1. Give an example of a research question for investigating racial/ethnic health disparities where: [1] SES is a confounder; [2] SES is an effect modifier; [3] SES is a mediator. Briefly discuss the interpretations/implications of each approach as it relates to understanding health disparities by race/ethnicity.
[1] SES is a confounder in the association between CKD awareness and incident end-stage kidney disease. SES causes low CKD awareness and also causes health behaviors which contribute to a higher rate of incident kidney failure.
[2] SES is an effect modifier in the effect of patient education on CKD awareness. Educating patients about CKD may be effective in high socioeconomic groups, but not in low socioeconomic groups that lack health literacy.
[3] SES is a mediator in the association between race and home dialysis uptake. Black and Hispanic patients are less likely to use home dialysis (peritoneal dialysis or home hemodialysis). Black and Hispanic patients have lower socioeconomic status due to historical and interpersonal discrimination, which causes more housing insecurity and homelessness, which may result in lower home dialysis usage.
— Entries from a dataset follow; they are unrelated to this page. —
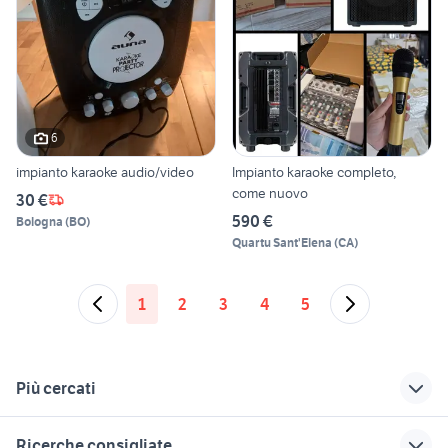
6
impianto karaoke audio/video
Impianto karaoke completo,
come nuovo
30 €
590 €
Bologna
(
BO
)
Quartu Sant'Elena
(
CA
)
1
2
3
4
5
Più cercati
Correlati
Richerche simili
Suggerimenti
Ricerche consigliate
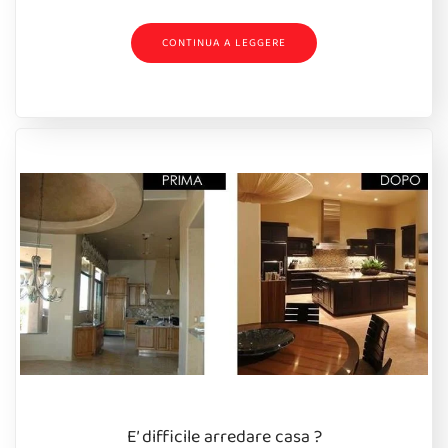
CONTINUA A LEGGERE
E’ difficile arredare casa ?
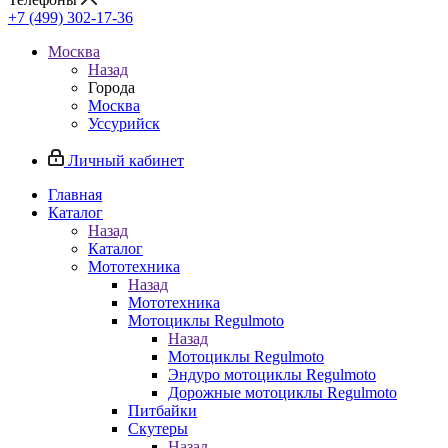
+7 (499) 302-17-36
Москва
Назад
Города
Москва
Уссурийск
Личный кабинет
Главная
Каталог
Назад
Каталог
Мототехника
Назад
Мототехника
Мотоциклы Regulmoto
Назад
Мотоциклы Regulmoto
Эндуро мотоциклы Regulmoto
Дорожные мотоциклы Regulmoto
Питбайки
Скутеры
Назад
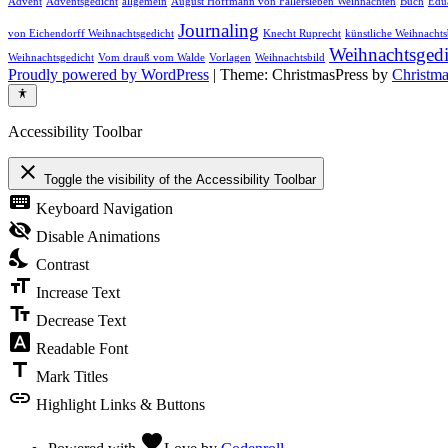
Advent
Adventsgedicht
allgemein
August Hoffmann von Fallersleben Weihnachten
Buch
Edu
Journaling
von Eichendorff Weihnachtsgedicht
Knecht Ruprecht
künstliche Weihnacht
Weihnachtsgedi
Weihnachtsgedicht
Vom drauß vom Walde
Vorlagen
Weihnachtsbild
Proudly powered by WordPress
|
Theme: ChristmasPress by
Christm
Accessibility Toolbar
close
Toggle the visibility of the Accessibility Toolbar
keyboard
Keyboard Navigation
visibility_off
Disable Animations
nights_stay
Contrast
format_size
Increase Text
text_fields
Decrease Text
font_download
Readable Font
title
Mark Titles
link
Highlight Links & Buttons
favorite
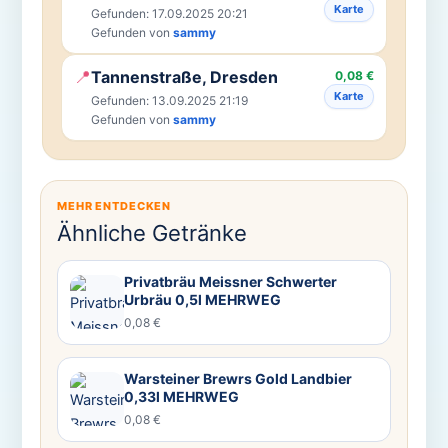
Karte
Gefunden: 17.09.2025 20:21
Gefunden von
sammy
📍
Tannenstraße, Dresden
0,08 €
Karte
Gefunden: 13.09.2025 21:19
Gefunden von
sammy
MEHR ENTDECKEN
Ähnliche Getränke
Privatbräu Meissner Schwerter
Urbräu 0,5l MEHRWEG
0,08 €
Warsteiner Brewrs Gold Landbier
0,33l MEHRWEG
0,08 €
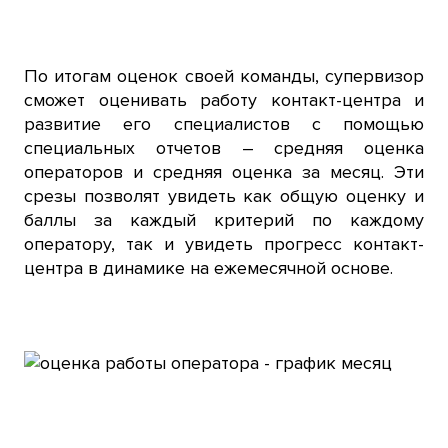
По итогам оценок своей команды, супервизор
сможет оценивать работу контакт-центра и
развитие его специалистов с помощью
специальных отчетов – средняя оценка
операторов и средняя оценка за месяц. Эти
срезы позволят увидеть как общую оценку и
баллы за каждый критерий по каждому
оператору, так и увидеть прогресс контакт-
центра в динамике на ежемесячной основе.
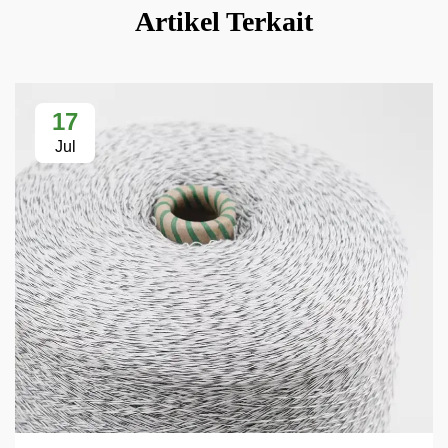
Artikel Terkait
17
Jul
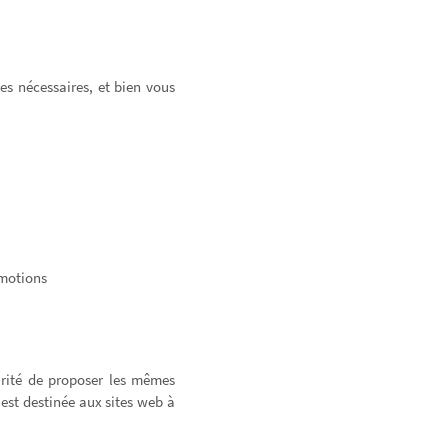
es nécessaires, et bien vous
omotions
arité de proposer les mêmes
est destinée aux sites web à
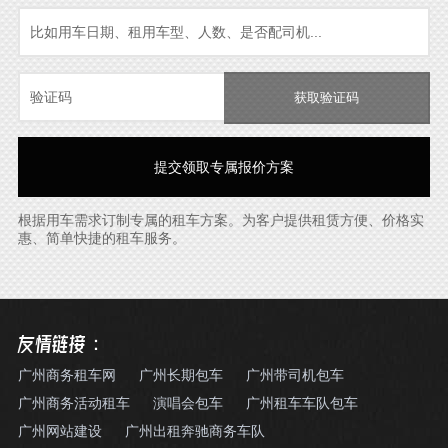
获取验证码
根据用车需求订制专属的租车方案。为客户提供租赁方便、价格实
惠、简单快捷的租车服务。
友情链接：
广州商务租车网
广州长期包车
广州带司机包车
广州商务活动租车
演唱会包车
广州租车车队包车
广州网站建设
广州出租奔驰商务车队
Controlling for SES would allow you to evaluate for healthcare bias in counseling on home dialysis options, independent of low home dialysis uptake due to SES factors.
Black race --> Low SES --> Worse housing --> Lower home dialysis
2. Describe a potential effect modifier, mediator, or contextual variable (for definition of contextual variable, see Diez-Roux reading) for an association of interest to you and relevant to health disparities. For example, for investigating the association between education and hypertension, I might be interested in evaluating whether the association between years of education and hypertension is different for Black men than for White men. Describe how you would study whether this relationship exists.
I am studying the role of social risk factor adjustment, beyond traditional adjustment for comorbidities, for performance measures in kidney disease. An example is the standardized readmission rate in the ESRD Quality Incentive Program. Those with low SES may be less likely to access their medications from the pharmacy, travel to follow-up appointments, and afford ancillary services which may contribute to a higher readmission rate. To study this, I would first develop a risk prediction model for readmissions that includes patient demographics and comorbidities. I would then add SES variables at either the individual-level or neighborhood-level, such as Dual-eligible status or zip code median income, to the risk prediction model and assess the change in C-statistics.